High-Density Lipoproteins (HDLs) are a class of lipid-transporting particles found in the bloodstream that play a crucial role in cardiovascular health.
Also known as 'good cholesterol,' HDLs are responsible for removing excess cholesterol from the body and transporting it to the liver for elimination.
This process, called reverse cholesterol transport, helps maintain a healthy balance of cholesterol levels and reduces the risk of atherosclerosis and other heart-related diseases.
HDLs are composed of various lipids, including cholesterol, triglycerides, and phospholipids, as well as specialized proteins called apolipoproteins.
The measurement and analysis of HDL levels are important in clinical practice and medical research.
Several laboratory instruments and techniques are commonly used to assess HDL levels, including the Cobas 8000 analyzer, ELISA kits, the AU5800 analyzer, the Cobas 6000 analyzer, the AU480 analyzer, the Cobas Integra 400 Plus, the Dimension RXL, the AU680 analyzer, and the Cobas Integra 400.

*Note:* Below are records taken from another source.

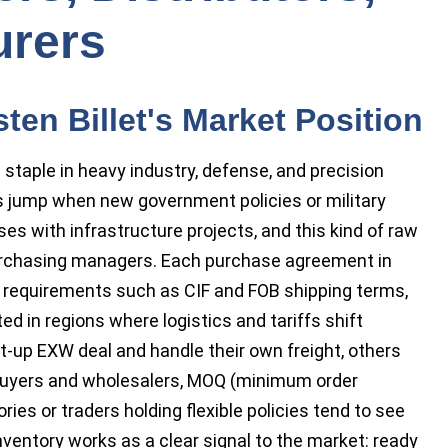
urers
en Billet's Market Position
 staple in heavy industry, defense, and precision
es jump when new government policies or military
es with infrastructure projects, and this kind of raw
rchasing managers. Each purchase agreement in
o requirements such as CIF and FOB shipping terms,
ted in regions where logistics and tariffs shift
t-up EXW deal and handle their own freight, others
k buyers and wholesalers, MOQ (minimum order
ries or traders holding flexible policies tend to see
nventory works as a clear signal to the market: ready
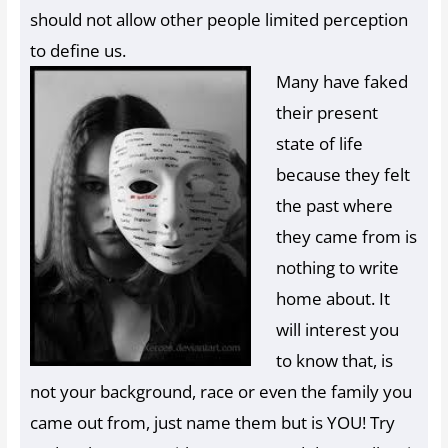
should not allow other people limited perception
to define us.
Many have faked
their present
state of life
because they felt
the past where
they came from is
nothing to write
home about. It
will interest you
to know that, is
not your background, race or even the family you
came out from, just name them but is YOU! Try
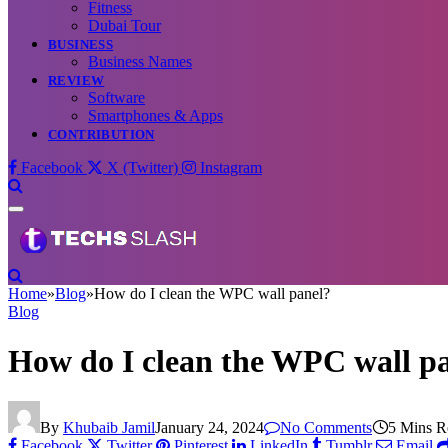
Fitness
Dubai Tour
BUSINESS
Business Names
REVIEW
Software
Smartphones & Apps
CONTRIBUTION
Facebook
X (Twitter)
Instagram
Home
»
Blog
»
How do I clean the WPC wall panel?
Blog
How do I clean the WPC wall p
By
Khubaib Jamil
January 24, 2024
No Comments
5 Mins R
Facebook
Twitter
Pinterest
LinkedIn
Tumblr
Email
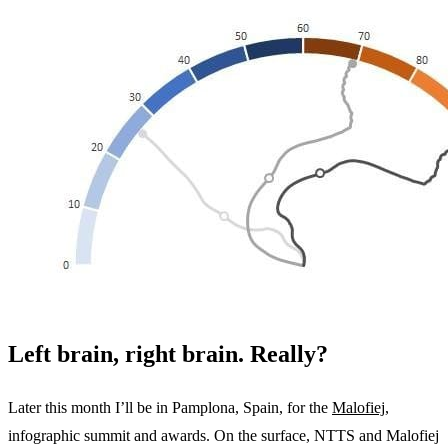
Left brain, right brain. Really?
Later this month I’ll be in Pamplona, Spain, for the
Malofiej
,
infographic summit and awards. On the surface, NTTS and Malofiej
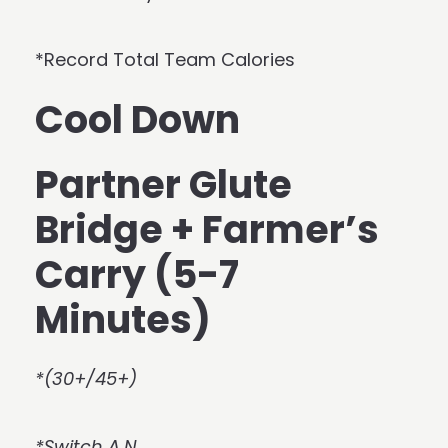
*Record Total Team Calories
Cool Down
Partner Glute
Bridge + Farmer’s
Carry (5-7
Minutes)
*(30+/45+)
*Switch A.N.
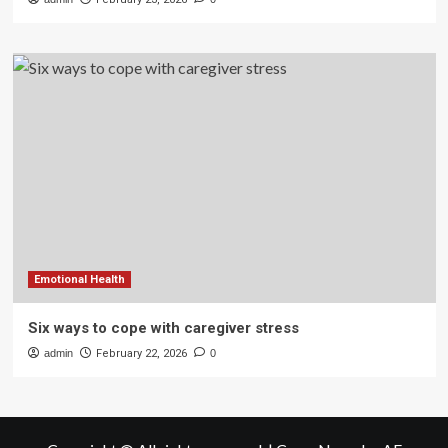
Emotional Health
Six ways to cope with caregiver stress
admin
February 22, 2026
0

These instruments and methods provide accurate and reliable results, allowing healthcare professionals and researchers to monitor HDL levels and make informed decisions about patient care and HDL-related studies.
Understanding the role of HDLs in lipid metabolism and cardiovascular health is crucial for developing new treatments, improving prevention strategies, and advancing medical knowledge.
By utilizing the insights gained from the MeSH term description and the metadescription, researchers and clinicians can optimize their HDL research and drive breakthroughs in this important area of study.